I'd of loved to of had somewhere to attend and to be around people who understood. Due to my prognosis (I was given 18 months) I developed quite bad anxiety which was more deliberating than my PH. I think it would be good to have someone on hand who is first aid trained and someone who is able to support people who've developed anxiety. Also plenty of seating will be needed.

Good luck OP ❤

Should of said it would have been my anxiety that stopped me. Advertising it as a safe space with a first aider would have helped me attend.

Thanks, that's a brilliant idea! We'll have a nurse there for the first few sessions, but we can train the deliverers in first aid so there is always someone with the skills present.

What an awful experience you have had when so young. How are you doing these days?

This isn’t a great idea. If one person attends with covid you’re possibly going to wipe out an entire room of vulnerable people. If you’re going to proceed you need to plan to mitigate that risk

@Ember90 are you saying that people with chronic illness are not allowed to go anywhere, ever now? I think people can make their own risk assessments.

@SayMumOneMoreTime what a great idea. I come into contact with people with lots of different acute and chronic illness and a common theme is that they would like to be able to speak with others with the same struggles. I've been told that although they appreciate the medical professional support, it's not the same as someone who has been there.

Absolutely not what I said. Please re read. What I said is there is still significant risk associated with a collective of (very) vulnerable people and that you need to consider how you’re going to manage this.

@Ember90 believe me the loneliness and isolation can be much more dangerous than covid. You should obviously take precautions keep the room ventilated, ask people to test (we are still entitled to tests) have hand sanitiser. People will do what they feel comfortable with.

@SayMumOneMoreTime I am doing good thank you. I'm extremely lucky, medication eventually started working for me and I'm now classes as a responder.
My mental health was in tatters in my early 20's due to my diagnosis so after working through things in my later 20's I decided to do my degree and became a mental health social worker (which is what I was studying before my diagnosis) which is what I've been doing for the last 7 years and I'm down to yearly appointments now with my specialist and live a relatively normal life.
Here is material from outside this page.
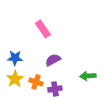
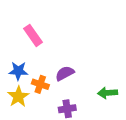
pink rectangle: (43, 29) -> (33, 35), moved
orange cross: (36, 82) -> (40, 84), moved

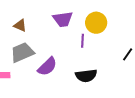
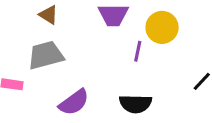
purple semicircle: (47, 67) -> (74, 102), moved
Had I of had the opportunity to join a group though like you are planning in my younger years it would have benefitted me so much. Just to have other people who understood, it would have been life changing.
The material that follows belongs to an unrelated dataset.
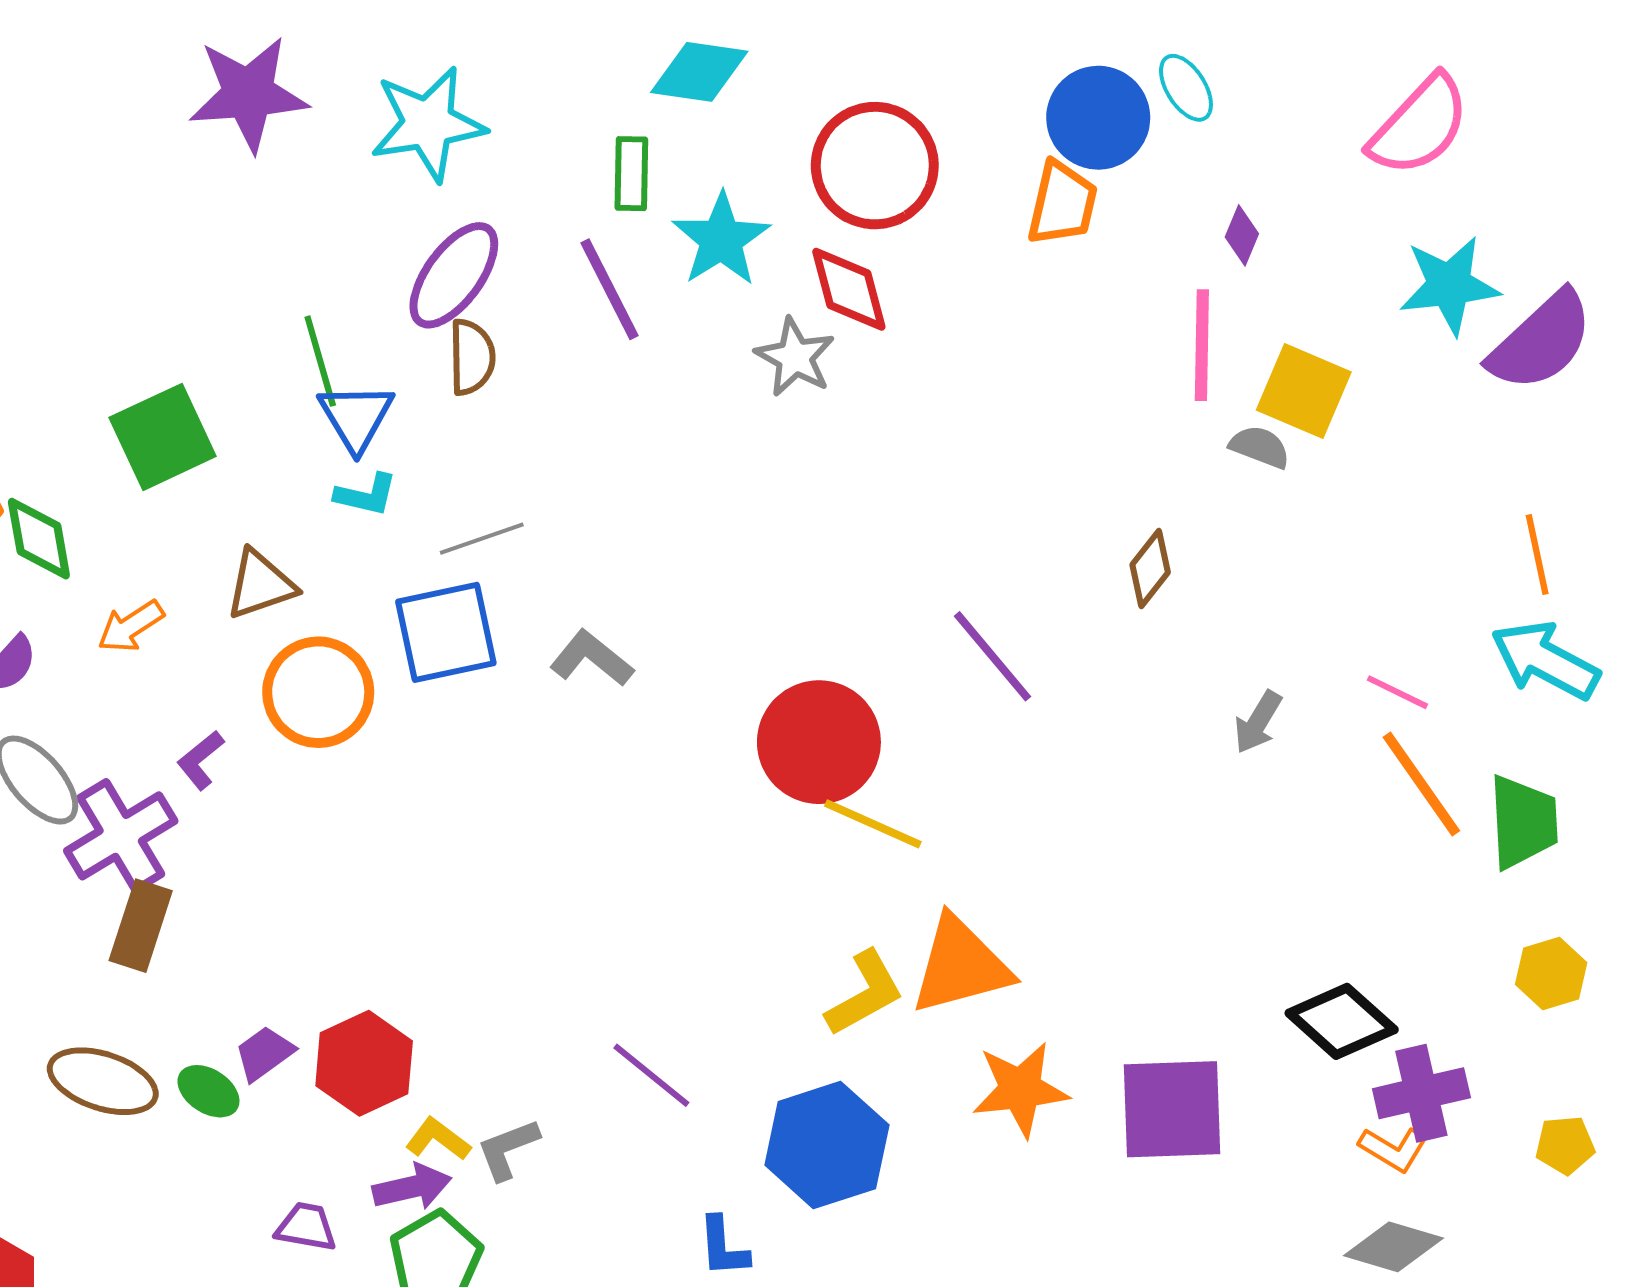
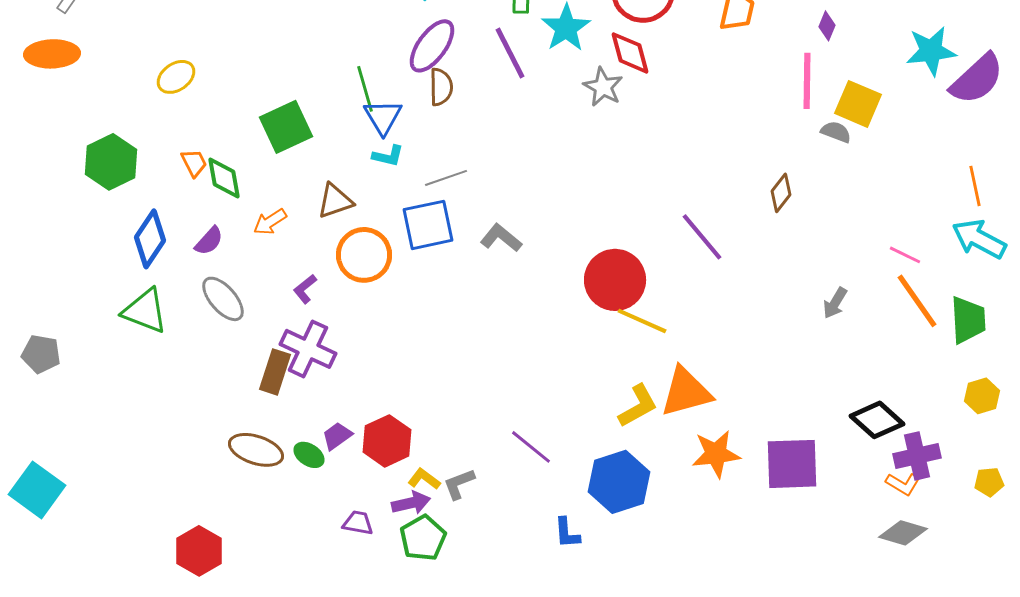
gray arrow: (1258, 722) -> (835, 303), moved
purple cross: (121, 836) -> (308, 349), moved, turned -34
What you are doing is a great thing that could seriously benefit and change people's lives.

@Ember90 lots of risk assessments have been done, visors and masks available to all, ventilation a priority. Worry not, safety is the starting point!
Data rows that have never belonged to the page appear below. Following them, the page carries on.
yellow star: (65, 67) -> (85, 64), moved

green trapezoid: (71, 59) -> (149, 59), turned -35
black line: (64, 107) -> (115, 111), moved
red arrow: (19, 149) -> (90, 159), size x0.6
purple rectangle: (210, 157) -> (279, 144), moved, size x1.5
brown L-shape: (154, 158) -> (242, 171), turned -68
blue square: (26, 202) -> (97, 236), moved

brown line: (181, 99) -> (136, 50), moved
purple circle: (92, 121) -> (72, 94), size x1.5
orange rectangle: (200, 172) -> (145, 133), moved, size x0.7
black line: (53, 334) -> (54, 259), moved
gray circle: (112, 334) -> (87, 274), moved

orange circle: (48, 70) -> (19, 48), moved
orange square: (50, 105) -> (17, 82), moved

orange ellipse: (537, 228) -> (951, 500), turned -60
@Elmo230885 yes it's the support of others in the same boat that helps so much. That's a huge part of the idea for us.

@Christmasevesofa i'm so glad you have better health these days, and use your experience to help others ❤️

My father in law has lung issues and I think that making sure the venue is accessible would be important to him. He wouldn't be able to walk far and certainly not up stairs

My mum recently died from COPD and the isolation from being CEV definitely contributed to her condition worsening as she no longer did trips out and became more breathless in the long run due to inactivity.

She got a lot out of the social aspects of her exercise groups with others with COPD and other lung problems so this group sounds great.

Transport might be an issue for some people. Would you provide transport for those who are unable to get a bus?

Wish this was happening near me.

A huge thing round here would be parking. Well advertised parking, especially for those still apply Ming for blue badges or who don’t have one. Lots of permits ready if needed. Sounds silly, but it’s a big constant worry in some areas and a mindset to break through with very clear answers.

When you set up a group. Post in in General Health or it will disappear under the avalanche that is AIBU.